The reality is that these instruments do have a market value as well as an assessable risk, and are thus insurable. The idea is to diffuse the risk so the impact of a given default is hedged and dispersed. There’s nothing wrong with that in any way. The problem comes when a meta-event occurs, like the collapse of the egregious Fannie and Freddie, thus imposing costs that cannot be dispersed, like a hurricane wiping out all of South Florida.
And what is this magical regulation of which you speak? Who are these brilliant regulators that are so much more attuned to market risk than those dealing with it every day? Are you privy to some occult text of regulation that would have forestalled this? Please cite….we’re all dying to hear.
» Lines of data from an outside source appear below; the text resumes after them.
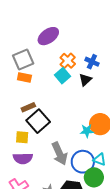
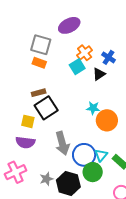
gray square: (23, 60) -> (41, 45), turned 30
cyan star: (87, 131) -> (93, 108), moved
cyan triangle: (100, 159) -> (101, 155), turned 40

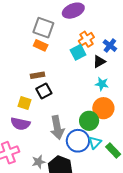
black square: (46, 108) -> (44, 91), size x0.7
cyan star: (93, 108) -> (102, 84), moved
green circle: (93, 172) -> (89, 121), moved

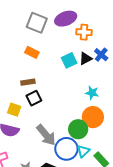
gray square: (43, 28) -> (37, 23), moved
orange cross: (86, 39) -> (84, 32), moved, turned 35
black triangle: (99, 62) -> (86, 59), moved
gray arrow: (57, 128) -> (46, 135), turned -30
Oh, and I’ll agree with you on the bailout…it was nothing more than a grab for cash, from Congress to Wall Street. It never should have passed.
Cabbages, one point. “Unfettered free market” is more a paleocon idea than Neo. Neocons used to be the hawkish wing of the Democrats who were pushed out after 72 when the Dems went Pacifist. Socialy liberal but in favor of a crusading foriegn policy. Think Woodrow Wilson’s WWI policies or JFK’s “Bear any burden” speech.